Review: Dead Neanderthals + Machinefabriek - DNMF
DNMF should not be. It’s too heavy to be airborne, and yet there it is – a thick sack of tones with a demented fox for a mouth, leaving the ground under the command of one solitary drum. It’s a slow and agonising process, and the feedback and drones appear to bloat and stretch as they rise, tugged back down as gravity attempts to re-assert itself, like a moist bag set to split and spill its contents. As the upward force intensifies, the fabric of my earthly reality begins to tear; saxophone squeals into the hysteria and physical objects start to obliterate themselves, as DNMF’s insistence on single ideas renders them capable of anything – the idea ceases to be a cocoon of limitations and starts to become the only thing I know for sure. An omniscient, axiomatic noise.

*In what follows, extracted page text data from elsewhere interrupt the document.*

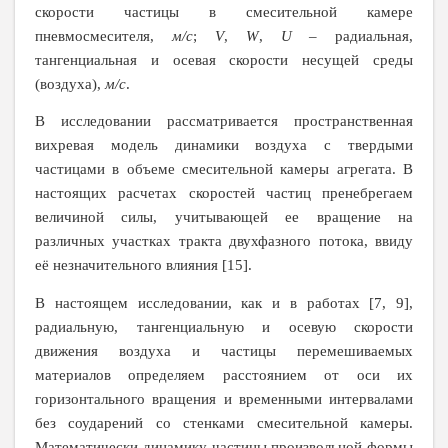
скорости частицы в смесительной камере
пневмосмесителя,
м/с
;
V
,
W
,
U
–
радиальная,
тангенциальная и осевая скорости несущей среды
(воздуха),
м/с
.
В исследовании рассматривается пространственная
вихревая модель динамики воздуха с твердыми
частицами в объеме смесительной камеры агрегата. В
настоящих расчетах
скоростей частиц пренебрегаем
величиной силы, учитывающей ее вращение на
различных участках тракта двухфазного потока, ввиду
её незначительного влияния [15].
В настоящем исследовании, как и в работах [7, 9],
радиальную, тангенциальную и осевую скорости
движения воздуха и частицы перемешиваемых
материалов определяем расстоянием от оси их
горизонтального вращения и временными интервалами
без соударений со стенками смесительной камеры.
Математически динамику частицы произвольной формы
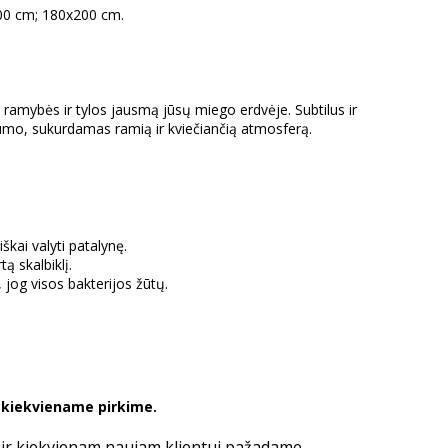
00 cm; 180x200 cm.
 ramybės ir tylos jausmą jūsų miego erdvėje. Subtilus ir
tumo, sukurdamas ramią ir kviečiančią atmosferą.
škai valyti patalynę.
 skalbiklį.
jog visos bakterijos žūtų.
ė kiekviename pirkime.
i ir kiekvienam naujam klientui pažadame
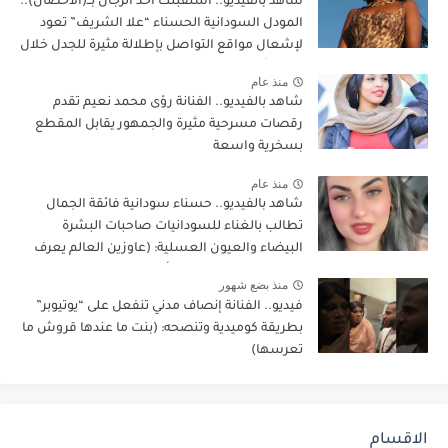
شاهد بالفيديو.. استقبلت أحد الرجال بــ(الأحضان)..
المودل السودانية الحسناء “علا الشريف” تعود
لإشعال مواقع التواصل بإطلالة مثيرة للجدل خلال
عرض أزياء بدبي
منذ عام
شاهد بالفيديو.. الفنانة رؤى محمد نعيم تقدم
رقصات مسرحية مثيرة والجمهور يقابل المقطع
بسخرية واسعة
منذ عام
شاهد بالفيديو.. حسناء سودانية فائقة الجمال
تطالب بالغناء للسودانيات صاحبات البشرة
البيضاء والعيون العسلية: (عاوزين العالم يعرف
انو في سودانيين لونهم أبيض وكفاية الغناء
منذ بضع شهور
للسمر أخذوا حقهم وكفاية)
فيديو.. الفنانة إنصاف مدني تنفعل على “يوتيوبر”
بطريقة كوميدية وتنصحه: (بنت ما عندها قروش ما
تعرسها)
الاقسام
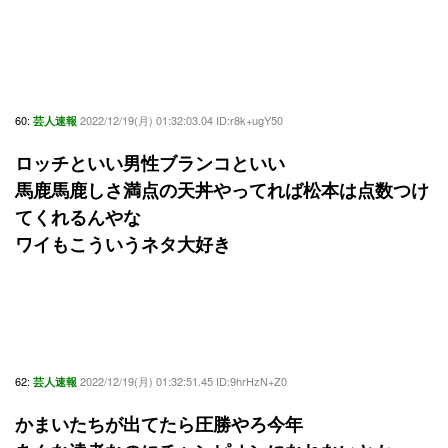
60:
2022/12/19(月) 01:32:03.04 ID:r8k+ugY50
芸人速報
ロッチといい男性ブランコといい
馬鹿馬鹿しさ満点の天丼やってれば松本は点数つけ
てくれるんやな
ワイもこういうネタ大好き
62:
2022/12/19(月) 01:32:51.45 ID:9hrHzN+Z0
芸人速報
かまいたちが出てたら圧勝やろ今年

The album’s final 8 minutes feel like having a torch pressed into my eyes – the metronomic bass drum makes me imagine that I can see my own blood pumping into my brain, while high-pitched tones project themselves at me like fire condensed into a hose. There are emphatic jolts of change that throw my world into sideways, and stretches of repetition that wring my brain of all independent thought. Perhaps this is what would happen if Lightning Bolt were drugged and sent to blow up the sun: flesh bubbling within unfathomable degrees of heat and light, a gun firing at the corpse of a cymbal, and a broken mechanism persisting as if it’s forgotten how to die.